The stretch wanted below opens at the line containing "Sustentabilidade" and closes at the line containing "Ähnliche Produkte". Please return it exactly, with no other lines.
++++++++++
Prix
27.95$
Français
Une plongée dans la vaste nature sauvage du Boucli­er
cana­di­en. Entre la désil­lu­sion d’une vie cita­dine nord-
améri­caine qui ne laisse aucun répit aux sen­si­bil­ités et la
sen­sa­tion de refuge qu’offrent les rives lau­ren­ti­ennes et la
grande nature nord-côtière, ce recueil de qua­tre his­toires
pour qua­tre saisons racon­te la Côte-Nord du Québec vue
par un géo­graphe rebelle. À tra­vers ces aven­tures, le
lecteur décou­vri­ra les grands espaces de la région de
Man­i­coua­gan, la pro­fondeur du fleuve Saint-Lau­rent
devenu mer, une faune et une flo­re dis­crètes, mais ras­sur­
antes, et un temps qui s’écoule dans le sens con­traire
++++++++++
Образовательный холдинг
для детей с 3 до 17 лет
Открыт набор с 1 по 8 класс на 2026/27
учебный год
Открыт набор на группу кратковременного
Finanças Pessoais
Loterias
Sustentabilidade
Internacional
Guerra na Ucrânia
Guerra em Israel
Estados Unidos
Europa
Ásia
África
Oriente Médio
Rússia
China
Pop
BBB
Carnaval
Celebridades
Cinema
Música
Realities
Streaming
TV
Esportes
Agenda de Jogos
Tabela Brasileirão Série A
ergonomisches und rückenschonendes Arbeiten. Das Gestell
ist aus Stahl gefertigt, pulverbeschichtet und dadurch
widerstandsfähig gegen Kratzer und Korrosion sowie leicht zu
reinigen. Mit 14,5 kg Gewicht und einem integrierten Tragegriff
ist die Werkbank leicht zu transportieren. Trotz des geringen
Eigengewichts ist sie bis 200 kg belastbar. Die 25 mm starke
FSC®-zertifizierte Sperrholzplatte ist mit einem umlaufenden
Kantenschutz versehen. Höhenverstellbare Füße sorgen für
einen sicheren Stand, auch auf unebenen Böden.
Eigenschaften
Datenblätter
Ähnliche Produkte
++++++++++
Your solution:
Sustentabilidade
Internacional
Guerra na Ucrânia
Guerra em Israel
Estados Unidos
Europa
Ásia
África
Oriente Médio
Rússia
China
Pop
BBB
Carnaval
Celebridades
Cinema
Música
Realities
Streaming
TV
Esportes
Agenda de Jogos
Tabela Brasileirão Série A
ergonomisches und rückenschonendes Arbeiten. Das Gestell
ist aus Stahl gefertigt, pulverbeschichtet und dadurch
widerstandsfähig gegen Kratzer und Korrosion sowie leicht zu
reinigen. Mit 14,5 kg Gewicht und einem integrierten Tragegriff
ist die Werkbank leicht zu transportieren. Trotz des geringen
Eigengewichts ist sie bis 200 kg belastbar. Die 25 mm starke
FSC®-zertifizierte Sperrholzplatte ist mit einem umlaufenden
Kantenschutz versehen. Höhenverstellbare Füße sorgen für
einen sicheren Stand, auch auf unebenen Böden.
Eigenschaften
Datenblätter
Ähnliche Produkte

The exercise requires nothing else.